Wednesday, August 27, 2008

Activity 15: Color Camera Processing

The task: to investigate colors from images taken with a digital camera and different white-balancing techniques/settings.

The following images were of different-colored nail polish on white paper under a fluorescent light, taken with a Sony Ericsson DSC-T10 digital camera with an Exposure Value of -1.
automatic white balance setting

"daylight" setting

"cloudy" setting

"fluorescent" setting

"incandescent" setting

"flash" setting

**As we can see, the "best" settings for the set-up are the automatic white balance and fluorescent settings,as it should be; these show the colors as they are perceived by my eyes (albeit darker because of the low EV setting). The daylight setting makes them look dull (to balance out the bright sunlight), while the cloudy setting appears to increase their saturation. The incandescent white balance setting is by far the worst, giving a bluish tinge to the colors, evidenced by the now-light-blue paper background; this is to cancel out the yellow-orange tinge incandescent light usually casts on everything. The flash setting has the same effect as that of the daylight setting, though it makes them even darker, this is because light from the camera's flash bulb would be more intense than the diffused sunlight outdoors.


Next we use two popularly used automatic white balancing algorithms to enhance the most "wrongly balanced" image, which is of course the image taken using the Incandescent Light setting.

using the following code:
im=imread('act15v.jpg');

//im2=imread('white.jpg');

//r=mean(im2(:,:,1));
//g=mean(im2(:,:,2));

//b=mean(im2(:,:,3));

//im(:,:,1)=im(:,:,1)/r;

//im(:,:,2)=im(:,:,2)/g;
//im(:,:,3)=im(:,:,3)/b;

rg=mean(im(:,:,1));

gg=mean(im(:,:,2));

bg=mean(im(:,:,3));

im(:,:,1)=im(:,:,1)/rg;
im(:,:,2)=im(:,:,2)/gg;

im(:,:,3)=im(:,:,3)/bg;

imshow(im);

...the first (commented out) part employs the Reference White Algorithm. Basically, it takes the RGB values of a white reference part of the image and saves them as the variables r,g,b then divides the RGB layers of the image by the corresponding saved reference value. We obtained the following image:
image enhanced with Reference White Algorithm
**It effectively white balances the image, reverting the colors to more or less their real-world hues and shades. A few problems seen in the image include a few artifacts like the little dots on the paper and the big red ring on the bottom part which shouldn't be there, and the disappearance of the light yellow patch(7th from the last).

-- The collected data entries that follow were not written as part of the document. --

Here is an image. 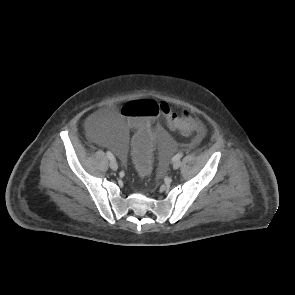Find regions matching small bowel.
<instances>
[{
  "label": "small bowel",
  "instance_id": "1",
  "mask_svg": "<svg viewBox=\"0 0 295 295\" xmlns=\"http://www.w3.org/2000/svg\"><path fill=\"white\" fill-rule=\"evenodd\" d=\"M198 121V120H197ZM199 122V121H198ZM200 126H201V130L196 134V139L197 140H200L204 134V129H203V126L202 124L199 122ZM129 128V127H127ZM154 129V127H152Z\"/></svg>",
  "mask_w": 295,
  "mask_h": 295
}]
</instances>
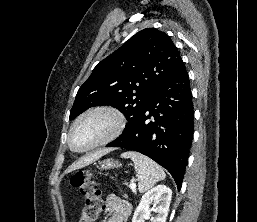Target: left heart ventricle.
Listing matches in <instances>:
<instances>
[{"label":"left heart ventricle","instance_id":"left-heart-ventricle-1","mask_svg":"<svg viewBox=\"0 0 257 222\" xmlns=\"http://www.w3.org/2000/svg\"><path fill=\"white\" fill-rule=\"evenodd\" d=\"M112 127V119L105 114L85 117L75 127L72 144L78 150L86 149L104 138Z\"/></svg>","mask_w":257,"mask_h":222}]
</instances>
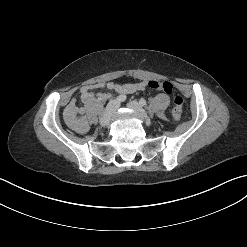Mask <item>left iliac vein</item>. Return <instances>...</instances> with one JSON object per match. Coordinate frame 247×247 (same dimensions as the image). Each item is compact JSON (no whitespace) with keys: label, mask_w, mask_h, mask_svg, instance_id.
I'll return each instance as SVG.
<instances>
[{"label":"left iliac vein","mask_w":247,"mask_h":247,"mask_svg":"<svg viewBox=\"0 0 247 247\" xmlns=\"http://www.w3.org/2000/svg\"><path fill=\"white\" fill-rule=\"evenodd\" d=\"M128 107L138 112L139 118L145 122L146 125H152L153 121L148 117L145 110L141 107V105L133 100L128 103Z\"/></svg>","instance_id":"obj_1"}]
</instances>
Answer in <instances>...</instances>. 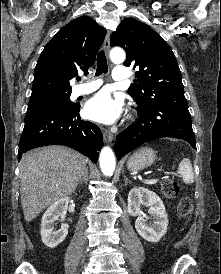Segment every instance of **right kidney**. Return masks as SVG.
Instances as JSON below:
<instances>
[{"label": "right kidney", "instance_id": "right-kidney-1", "mask_svg": "<svg viewBox=\"0 0 221 274\" xmlns=\"http://www.w3.org/2000/svg\"><path fill=\"white\" fill-rule=\"evenodd\" d=\"M70 198L65 197L54 202L45 211L41 221L42 242L49 248H55L64 241L68 234V226L62 225L58 231H54V223L59 218L65 219Z\"/></svg>", "mask_w": 221, "mask_h": 274}]
</instances>
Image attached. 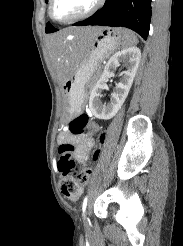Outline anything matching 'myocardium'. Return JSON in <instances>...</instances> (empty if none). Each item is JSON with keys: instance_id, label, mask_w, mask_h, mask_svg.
<instances>
[{"instance_id": "myocardium-1", "label": "myocardium", "mask_w": 183, "mask_h": 246, "mask_svg": "<svg viewBox=\"0 0 183 246\" xmlns=\"http://www.w3.org/2000/svg\"><path fill=\"white\" fill-rule=\"evenodd\" d=\"M104 1L105 0H95L92 7L90 9H88L86 12H84L83 14H80L78 16H75V17H72L69 19L61 20V19H57L53 13V7H54L55 0H50L48 13H49L50 18L55 22L62 23V24L73 23V22L83 20V19L88 18L89 16L93 15L103 5Z\"/></svg>"}]
</instances>
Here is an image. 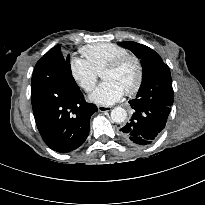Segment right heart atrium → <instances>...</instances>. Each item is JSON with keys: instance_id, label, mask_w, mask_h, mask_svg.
<instances>
[{"instance_id": "1", "label": "right heart atrium", "mask_w": 205, "mask_h": 205, "mask_svg": "<svg viewBox=\"0 0 205 205\" xmlns=\"http://www.w3.org/2000/svg\"><path fill=\"white\" fill-rule=\"evenodd\" d=\"M69 72L74 83L85 92H90L97 82L98 73L84 59L73 57Z\"/></svg>"}]
</instances>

...the second part of the code employs the Grey World Algorithm, it assumes that the average color of the world is grey. Basically, the code takes the averages of the RGB values of the unbalanced image then divides the RGB layers of the image by the corresponding stored averages. We obtained the following image:
image enhanced with Grey World Algorithm
**This algorithm whites out the white and balances most of the others like the previous algorithm, it also has about the same specks and red ring. It is a poor choice for enhancing an
image though because it totally erases 3 of the patches, the orange and two shades of yellow, and most of the yellowgreen patch.

Now to see the effectiveness of the same algorithms on a wrongly-balanced image with just one hue (and a patch of white for reference). Below is a picture of the hems of shirts with different shades of purple(/violet), taken with the same digital camera and under the same light as the previous set of pictures, again using the "incandescent" white balance setting. This is followed by the same image after it has been white balanced using the Reference White Algorithm, then again using the Grey World Algorithm.

"Shades of Purple" after Grey World Algorithm balancing
**Looking at the above pictures, the Reference White is obviously the better algorithm, in this particular set-up at least. The Reference White gives almost the real-world shades, although it whites out the shirt with the lightest shade of purple; while the Grey World not only whites out the two shirts with the lightest shades of purple, the colors are very off, making them bluish, greyish, even making the top left one look more brown than purple.


**I give myself a grade of 10 for this activity, because the results were satisfactory and all the objectives were achieved.

**thank you to mark leo for the help.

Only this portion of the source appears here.